Starting in my freshman year, I knew I wanted to be associated in health care at some level. The further I got into it, I started to commit to the idea of pre-medicine. After my sophomore year, I was looking at different summer jobs I could apply for and, on a whim, I took one with Dr. Mok, doing projects with her. It was just going to be a one-summer thing originally. But, over the course of the summer, I gained a greater interest in the work. Antibiotic resistance was not on my radar, it was something I came to learn about and got very interested in. I stayed working there and what I am working on now will be my thesis for my honors program.

How is research different from classroom work?

When you actually do something out in the lab setting, it is completely different. That is something I definitely struggled with originally – to understand that difference between learning it in a text book from carrying it out. You get such invaluable experience from doing things hands-on. That’s why I would encourage anyone from any discipline to get into research. It solidifies your ability to actually do the work rather than read about it or see it in a PowerPoint.

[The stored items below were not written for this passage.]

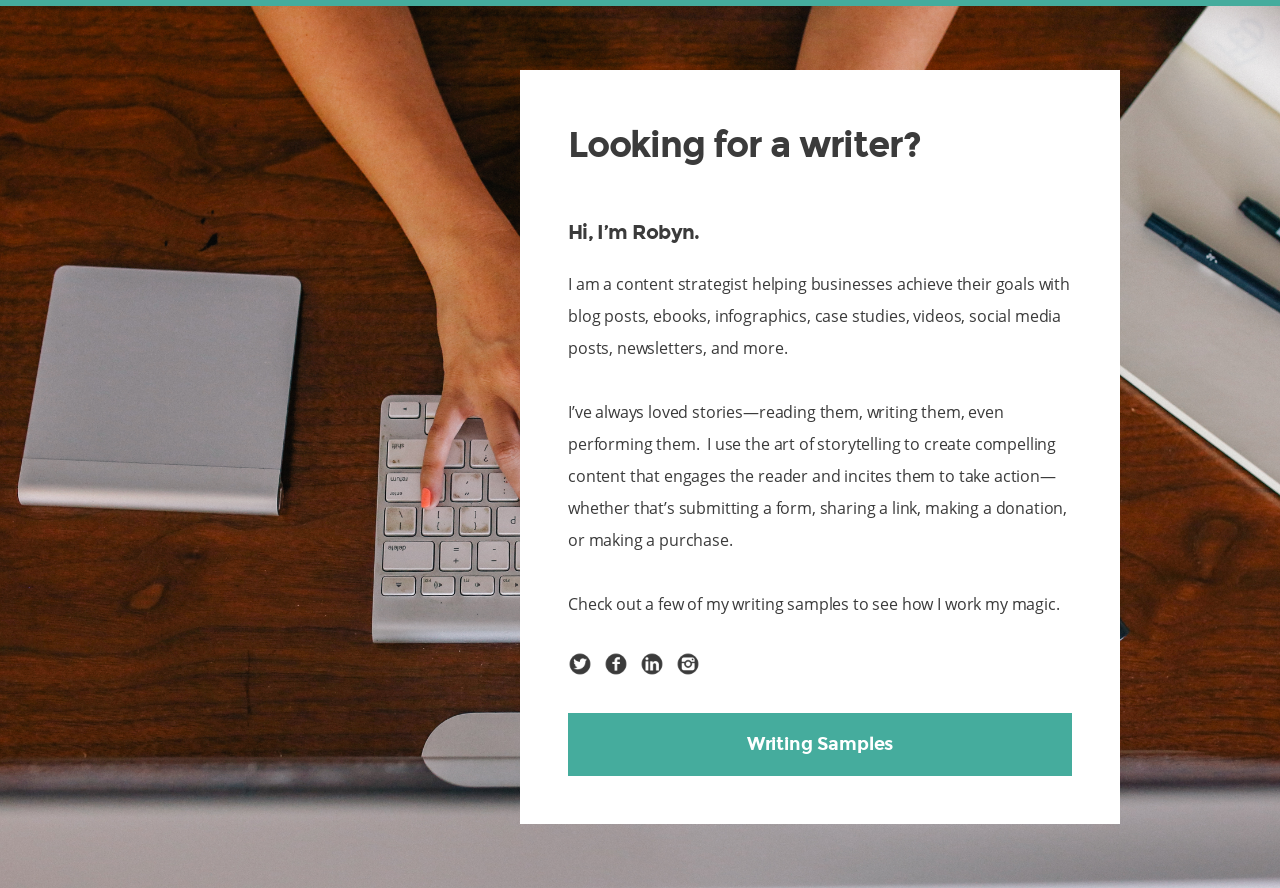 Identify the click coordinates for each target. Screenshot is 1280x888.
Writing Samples (820, 744) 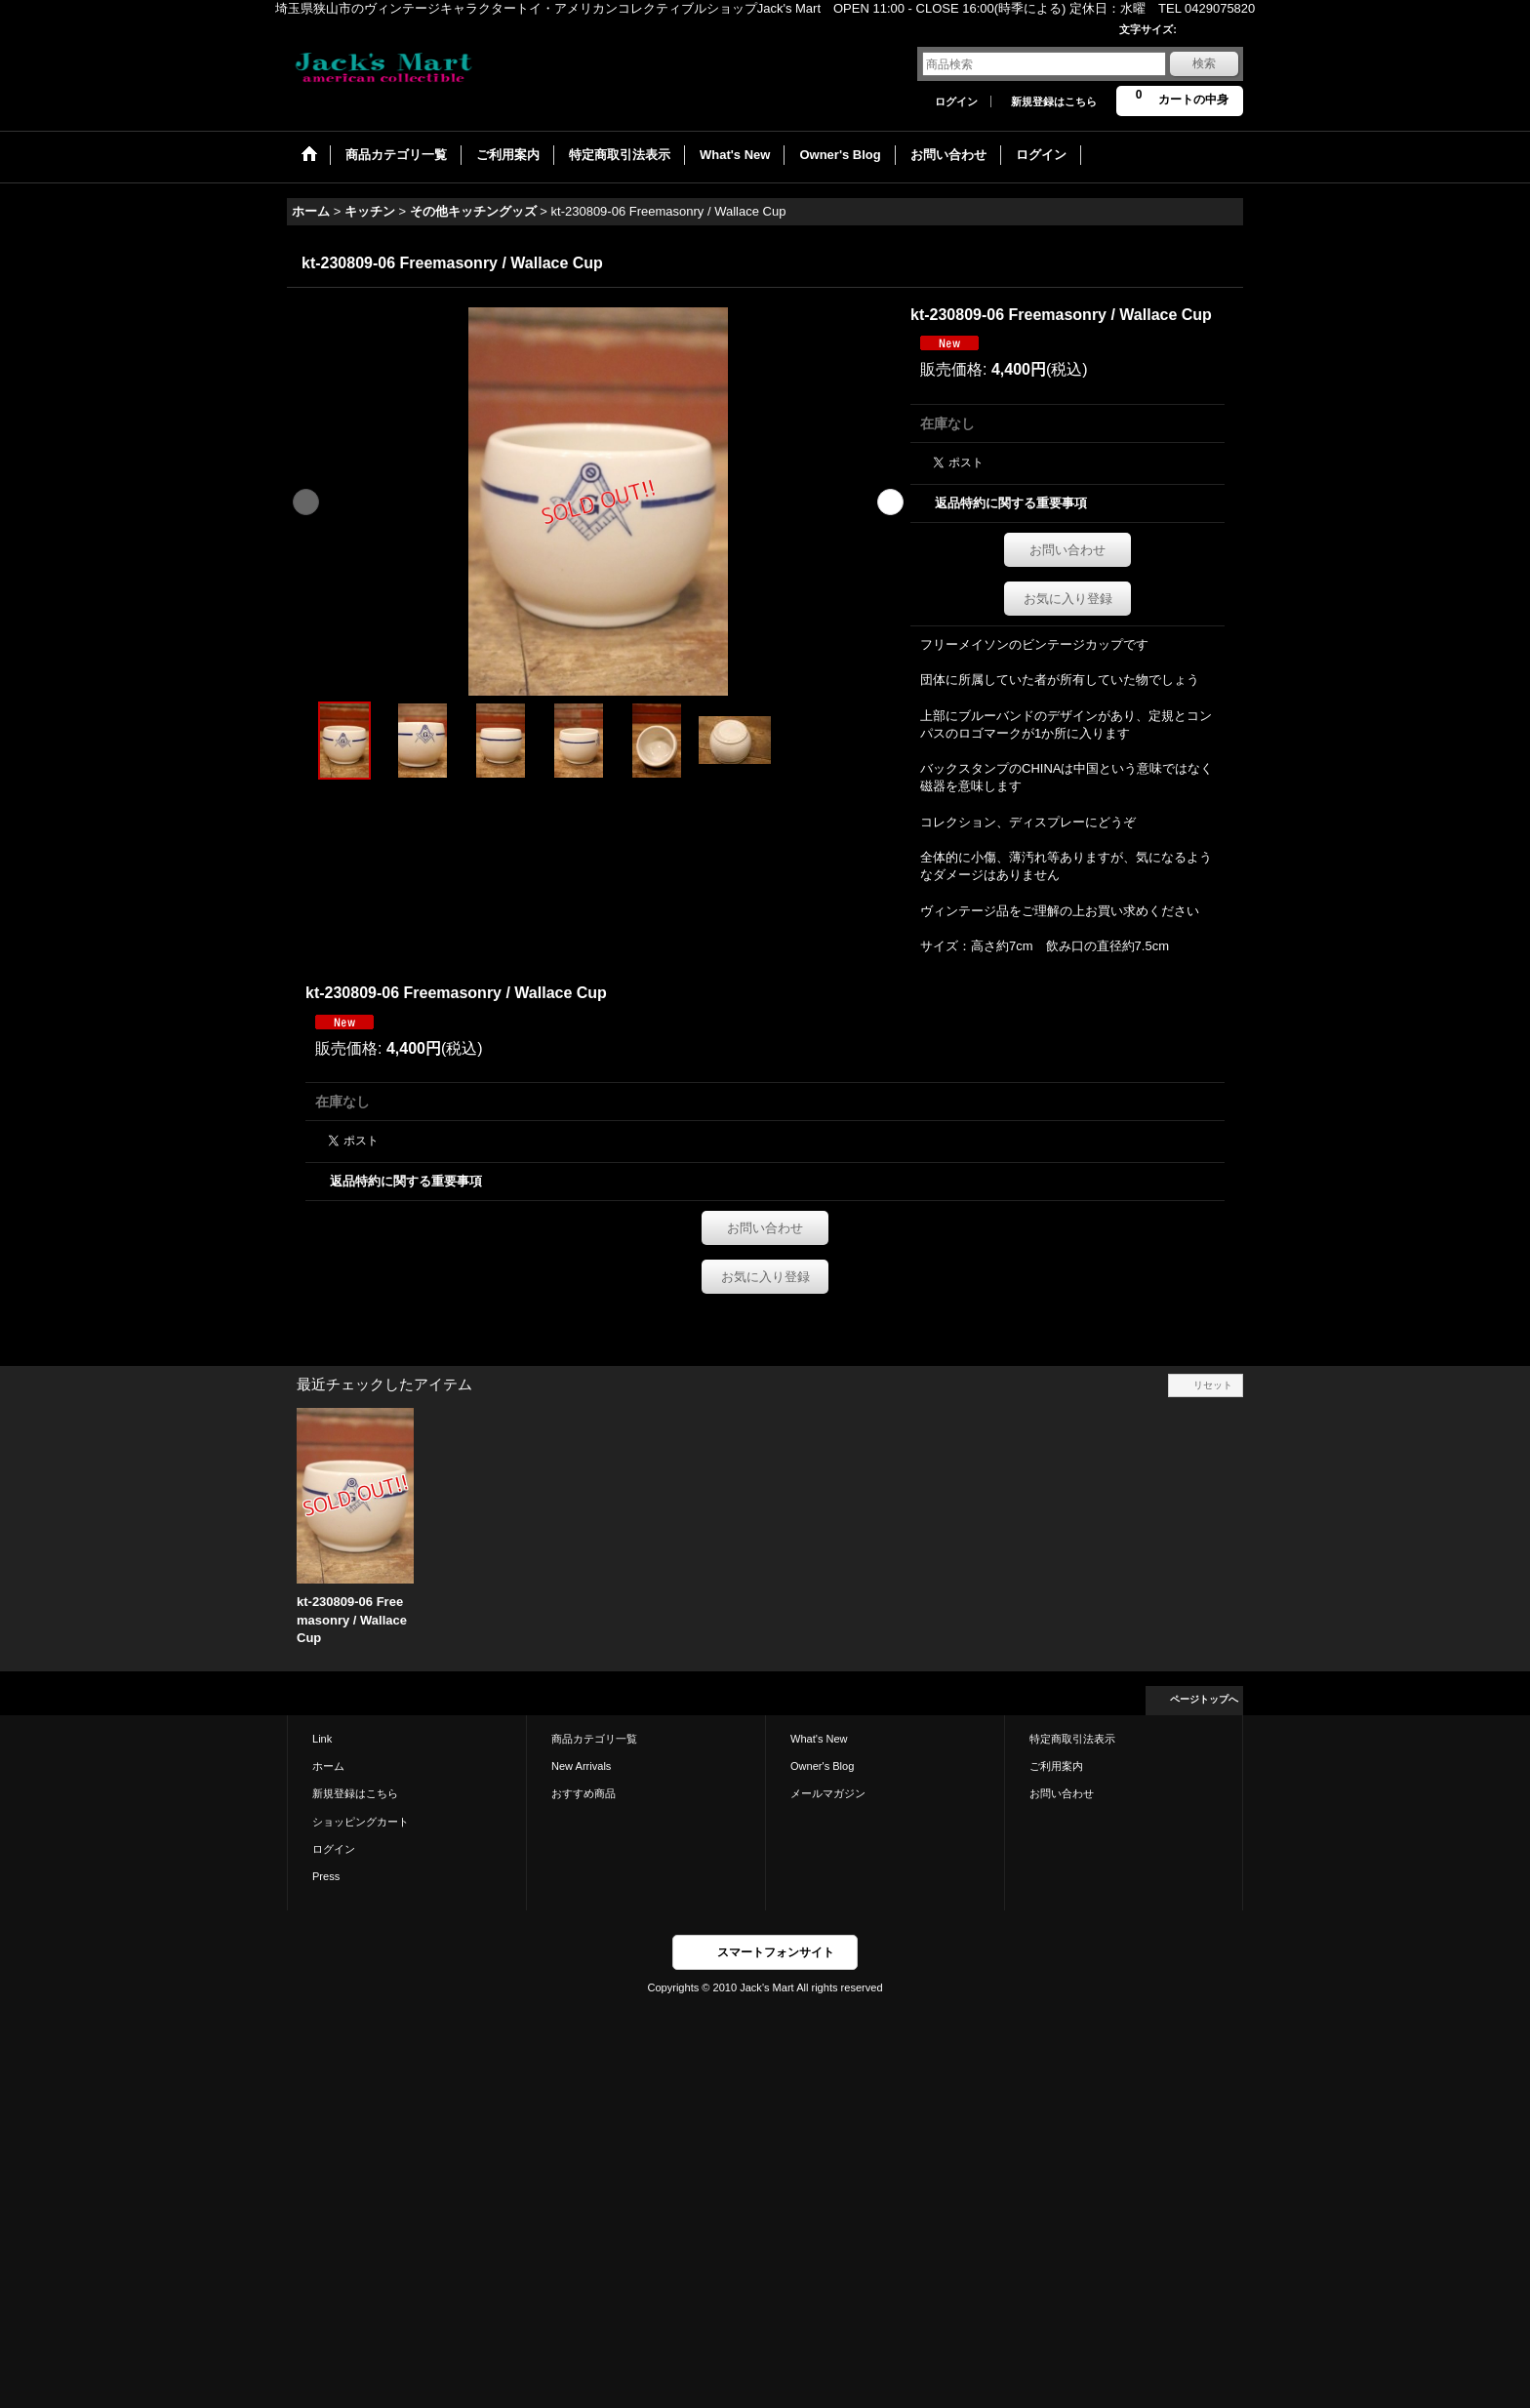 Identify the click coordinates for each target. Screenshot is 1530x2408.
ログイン (956, 101)
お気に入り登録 (1068, 598)
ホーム (328, 1766)
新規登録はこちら (1054, 101)
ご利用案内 (1056, 1766)
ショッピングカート (360, 1821)
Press (326, 1876)
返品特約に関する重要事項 (1011, 503)
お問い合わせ (1067, 549)
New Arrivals (581, 1766)
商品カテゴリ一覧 (594, 1739)
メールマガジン (828, 1793)
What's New (819, 1739)
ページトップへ (1204, 1699)
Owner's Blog (822, 1766)
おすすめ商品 (583, 1793)
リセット (1212, 1385)
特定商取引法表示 (1072, 1739)
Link (322, 1739)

How has the COVID-19 pandemic affected your work?

It has definitely affected our whole lab. Starting in March, we had to stop going to UConn Health. I was able to go back in early July. It has definitely been different doing remote work, but I think we have made the best of it. We’ve been doing things that I probably wouldn’t have learned because of remote work, such as bioengineering that you only do on a computer. So I have definitely gained tremendous skill through this time that I wouldn’t have if it was not for the pandemic. I have still learned a lot and made a lot of progress in our projects.

What are you future plans?

After graduation, I plan on taking a gap year to further my exposure and experience in the science field by continuing to do research. I am looking into getting my master’s in public health, because my research with Dr. Mok has really showed me I have a great interest in infectious disease and public health. I also work at Hartford Hospital, so I am still gaining clinical experience and I am hoping to apply to medical school.